Of course, there are plenty of occupations that don’t meet Rao’s description. But it disproportionately describes working life for the young, where a perfect storm of insecurity, rising costs and shrinking opportunities is driving them sharply Left: 56% of 18-24-year-olds who voted Labour in 2019, compared to 35% in my cohort (40s) and 14% in my mum’s (70s).
This group is increasingly militant. It’s a viewpoint epitomised by commentator Grace Blakeley, who is critical of Amazon while treating issues of culture and community as secondary to those of economic insecurity. What’s driving the civil war on the Left is that a life defined by instability tends to produce a worldview radically at odds with the core values that gave birth to “traditional working-class” politics.
The “traditional” Left – let’s call it the Proletariat Left – was born out of the industrial revolution: a transformation in working people’s lives that both displaced workers from agriculture and homogenised lives en masse. Think of the start and end bells marking factory shifts, the neat rows of workers’ cottages built in terrace style, the routinised movements of an assembly line or the sheer level of coordination needed to keep shift work running smoothly.
As well as being able to work en masse, this cohesion made it easier to organise en masse. Over time, what emerged was the potent blend of intellectuals, the quietly patriotic and the fiercely revolutionary that characterised twentieth-century Leftism. That Leftism humanised the rapacity of 19th-century industry, and softened raw capitalism with social-democratic infrastructure such as the NHS.
In contrast, the Precariat Left was born into the post-industrial era, and many of its members have no personal experience of any other.

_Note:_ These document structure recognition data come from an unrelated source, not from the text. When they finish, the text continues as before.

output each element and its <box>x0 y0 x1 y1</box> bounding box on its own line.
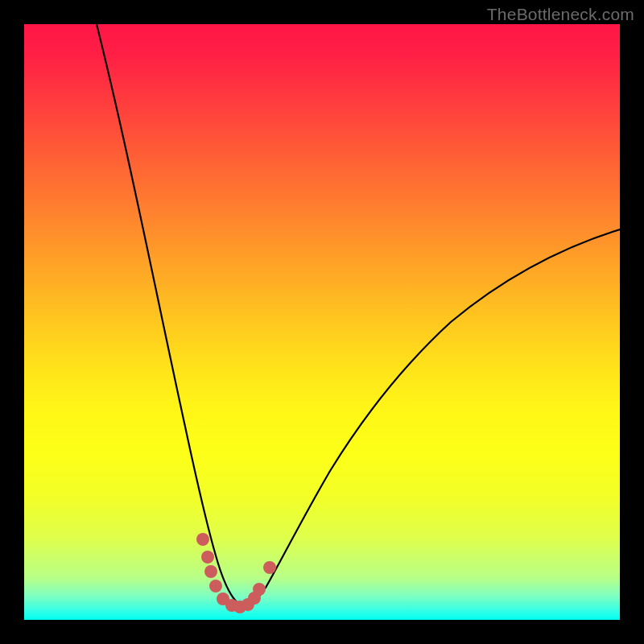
marker-dot <box>209 580 222 592</box>
chart-plot-area <box>24 24 620 620</box>
marker-dot <box>201 551 214 564</box>
chart-svg <box>24 24 620 620</box>
watermark-text: TheBottleneck.com <box>487 5 634 24</box>
marker-dot <box>263 561 276 574</box>
bottleneck-curve <box>97 24 620 609</box>
marker-dot <box>253 583 266 596</box>
curve-markers <box>196 533 276 613</box>
marker-dot <box>196 533 209 546</box>
curve-path-left <box>97 24 246 609</box>
marker-dot <box>204 565 217 578</box>
curve-path-right <box>236 229 620 609</box>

They are defined by, suffer under, and also celebrate the absence of the very stability, cohesion and homogeneity that formed the bedrock of the Proletariat Left.
Stable jobs are dwindling — as is the cohesion that made it possible to unionise for better conditions. Above the API, how is a freelance graphic designer meant to negotiate for a better piece rate, when he or she is competing against workers all over the world? And below it, you don’t need to be a xenophobe to see how much more difficult it is to form a trade union if your co-workers are on zero-hours contracts, come from all over the world, and mostly talk to their fellow-countrymen during breaks. But at the same time, the Precariat Left welcomes diversity — because that’s the world they grew up in.

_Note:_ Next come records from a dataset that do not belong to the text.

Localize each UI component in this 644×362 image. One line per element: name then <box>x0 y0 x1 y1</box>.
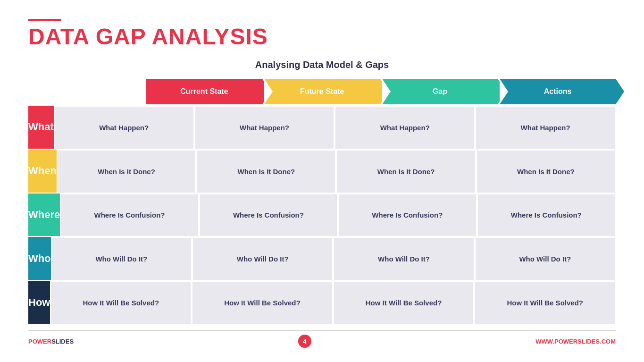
header-future-label: Future State <box>300 87 344 96</box>
row-label-when: When <box>28 150 57 194</box>
row-label-how: How <box>28 281 50 325</box>
page: DATA GAP ANALYSIS Analysing Data Model &… <box>0 0 644 362</box>
cell-how-current: How It Will Be Solved? <box>50 281 192 325</box>
cell-what-gap: What Happen? <box>335 106 475 150</box>
row-label-what: What <box>28 106 54 150</box>
cell-when-actions: When Is It Done? <box>476 150 616 194</box>
table-container: Current State Future State Gap Actions <box>28 79 616 325</box>
header-current-state: Current State <box>146 79 262 104</box>
title-part1: DATA GAP <box>28 24 151 49</box>
cell-who-gap: Who Will Do It? <box>333 237 474 281</box>
cell-when-future: When Is It Done? <box>196 150 336 194</box>
header-current-label: Current State <box>180 87 228 96</box>
row-how: How How It Will Be Solved? How It Will B… <box>28 281 616 325</box>
footer-website: WWW.POWERSLIDES.COM <box>535 338 616 345</box>
cell-where-future: Where Is Confusion? <box>199 194 338 237</box>
cell-who-current: Who Will Do It? <box>51 237 192 281</box>
footer-brand-bold: POWER <box>28 338 51 345</box>
page-title: DATA GAP ANALYSIS <box>28 25 616 48</box>
footer: POWERSLIDES 4 WWW.POWERSLIDES.COM <box>28 330 616 348</box>
header-row: Current State Future State Gap Actions <box>146 79 616 104</box>
title-part2: ANALYSIS <box>151 24 268 49</box>
header-actions: Actions <box>500 79 616 104</box>
data-rows: What What Happen? What Happen? What Happ… <box>28 106 616 325</box>
cell-when-current: When Is It Done? <box>57 150 196 194</box>
cell-what-actions: What Happen? <box>475 106 616 150</box>
row-what: What What Happen? What Happen? What Happ… <box>28 106 616 150</box>
title-bar <box>28 19 61 21</box>
cell-where-gap: Where Is Confusion? <box>338 194 477 237</box>
header-gap: Gap <box>382 79 498 104</box>
cell-how-actions: How It Will Be Solved? <box>474 281 616 325</box>
header-gap-label: Gap <box>433 87 447 96</box>
cell-when-gap: When Is It Done? <box>336 150 476 194</box>
row-label-who: Who <box>28 237 51 281</box>
cell-what-current: What Happen? <box>54 106 194 150</box>
footer-brand: POWERSLIDES <box>28 338 74 345</box>
cell-who-future: Who Will Do It? <box>192 237 333 281</box>
footer-page-number: 4 <box>298 335 311 348</box>
cell-where-current: Where Is Confusion? <box>60 194 199 237</box>
row-who: Who Who Will Do It? Who Will Do It? Who … <box>28 237 616 281</box>
row-label-where: Where <box>28 194 60 237</box>
header-actions-label: Actions <box>544 87 572 96</box>
subtitle: Analysing Data Model & Gaps <box>28 59 616 70</box>
row-when: When When Is It Done? When Is It Done? W… <box>28 150 616 194</box>
cell-how-future: How It Will Be Solved? <box>192 281 333 325</box>
cell-who-actions: Who Will Do It? <box>475 237 616 281</box>
header-future-state: Future State <box>264 79 380 104</box>
row-where: Where Where Is Confusion? Where Is Confu… <box>28 194 616 237</box>
footer-brand-normal: SLIDES <box>51 338 74 345</box>
cell-where-actions: Where Is Confusion? <box>477 194 616 237</box>
cell-how-gap: How It Will Be Solved? <box>333 281 475 325</box>
title-section: DATA GAP ANALYSIS <box>28 19 616 48</box>
cell-what-future: What Happen? <box>194 106 335 150</box>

From the vantage point of the Proletariat Left, obviously what’s needed is more solidarity. For example, Blue Labour — perhaps the last remaining sub-group within the party that voices Proletarian Left concerns — sometimes discusses trade-offs between cultural cohesion and immigration. But from a Precariat Left point of view, talking about cultural cohesion simply doesn’t make much sense — and routinely traduces Blue Labour as racist.
Instead of Proletarian Left-style stability and solidarity, the world of the Precariat Left is shifting, provisional and temporary — whether in terms of identity, lifestyle, or domestic arrangement. It’s international; it doesn’t look askance at people with minority sexual identities or gender expressions; it’s suspicious of anything too conventional-looking — perhaps because those things now feel profoundly off-limits.
Coalition-building among the Precariat Left is not just between Hampstead and Hartlepool but across barriers of language, culture and values, as well as above and below the API and between graduates and non-graduates. At its best, “woke” identity politics is trying to do just that: build solidarity in a world fissured by difference.
Yet it runs into difficulty on two fronts. Firstly, the Precariat Left preference for identities and alliances rather than values and solidarity is understandable on its own terms, but has also morphed into an aesthetic for many who are in fact comfortably “above the API” and always likely to remain so. In the process it risks turning against its own: consider how protests against police brutality in impoverished communities rapidly morphed into arguments about abolishing the police — in truth not a popular policy among the actual precariat, though still appealing to elite anti-authoritarians from safe neighbourhoods.
Secondly, as we’ve seen recently in Britain, hearing their entire worldview traduced as obsolete bigotry understandably incenses the Proletariat Left. And this group, despite the tectonic demographic shifts away from its worldview, is still numerous, and electorally essential for a Left-wing party.
This may change, though. Most of the giants of the 20th-century labour movement are old, or already gone. Most attendees at the Durham Miners’ Gala have no first-hand pit experience. The last industrial jobs in the West are falling to robots, and both the mass culture and the labour movement it created are a distant memory for most.
But it’s not as though working people no longer need advocacy. Amazon recently apologised for falsely denying that its drivers are sometimes compelled by tight delivery schedules to urinate in bottles. In response, the new post-industrial Left seeks to challenge Amazon and its ilk today, not via the old union style but forms of solidarity that celebrate instability, diversity and inclusion.
Will they be successful? This version of the Left has shown a poor record so far of evading those gilded entryists who love to play with instability but will never live amid the consequences of their games. And it remains to be seen whether the new Left is capable of organising at the scale needed to take on our new corporate overlords. But for the sake of the new precariats, let’s hope they are.